If pictures appear, leave them out, and return exactly the lines from the one holding "ve kolye yapımı" through the last line of the listing below.
(Extracted data begins)
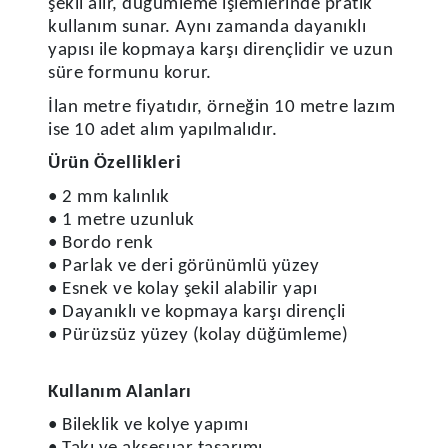
şekil alır, düğümleme işlemlerinde pratik
kullanım sunar. Aynı zamanda dayanıklı
yapısı ile kopmaya karşı dirençlidir ve uzun
süre formunu korur.
İlan metre fiyatıdır, örneğin 10 metre lazım
ise 10 adet alım yapılmalıdır.
Ürün Özellikleri
• 2 mm kalınlık
• 1 metre uzunluk
• Bordo renk
• Parlak ve deri görünümlü yüzey
• Esnek ve kolay şekil alabilir yapı
• Dayanıklı ve kopmaya karşı dirençli
• Pürüzsüz yüzey (kolay düğümleme)
Kullanım Alanları
• Bileklik ve kolye yapımı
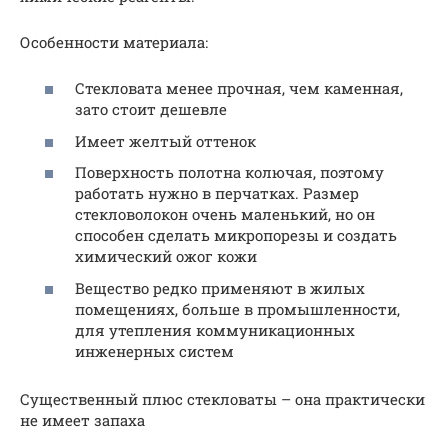
Особенности материала:
Стекловата менее прочная, чем каменная,
зато стоит дешевле
Имеет желтый оттенок
Поверхность полотна колючая, поэтому
работать нужно в перчатках. Размер
стекловолокон очень маленький, но он
способен сделать микропорезы и создать
химический ожог кожи
Вещество редко применяют в жилых
помещениях, больше в промышленности,
для утепления коммуникационных
инженерных систем
Существенный плюс стекловаты – она практически
не имеет запаха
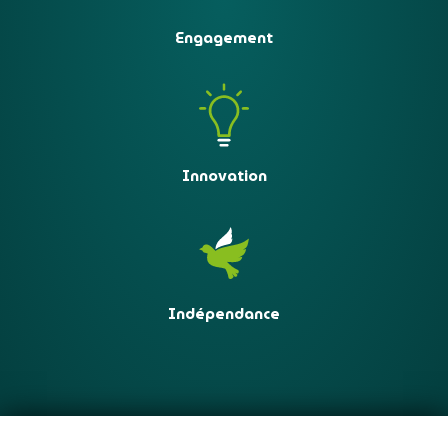
Engagement
Innovation
Indépendance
(Extracted data ends)
▶ _Solution_:
• Bileklik ve kolye yapımı
Особенности материала:
Стекловата менее прочная, чем каменная,
зато стоит дешевле
Имеет желтый оттенок
Поверхность полотна колючая, поэтому
работать нужно в перчатках. Размер
стекловолокон очень маленький, но он
способен сделать микропорезы и создать
химический ожог кожи
Вещество редко применяют в жилых
помещениях, больше в промышленности,
для утепления коммуникационных
инженерных систем
Существенный плюс стекловаты – она практически
не имеет запаха
Engagement
Innovation
Indépendance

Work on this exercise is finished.